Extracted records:
Segment Open

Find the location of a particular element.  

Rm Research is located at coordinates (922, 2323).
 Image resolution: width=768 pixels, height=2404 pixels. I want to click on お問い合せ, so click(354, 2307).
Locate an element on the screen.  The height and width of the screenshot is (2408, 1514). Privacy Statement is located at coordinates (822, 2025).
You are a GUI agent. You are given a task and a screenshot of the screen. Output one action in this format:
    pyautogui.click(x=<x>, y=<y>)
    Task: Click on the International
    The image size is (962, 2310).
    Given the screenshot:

Segment Closed

▸ **Problem requirements**:
Every record above needs to be copied exactly.

▸ **Task response**:
Find the location of a particular element.  

Rm Research is located at coordinates (922, 2323).
 Image resolution: width=768 pixels, height=2404 pixels. I want to click on お問い合せ, so click(354, 2307).
Locate an element on the screen.  The height and width of the screenshot is (2408, 1514). Privacy Statement is located at coordinates (822, 2025).
You are a GUI agent. You are given a task and a screenshot of the screen. Output one action in this format:
    pyautogui.click(x=<x>, y=<y>)
    Task: Click on the International
    The image size is (962, 2310).
    Given the screenshot:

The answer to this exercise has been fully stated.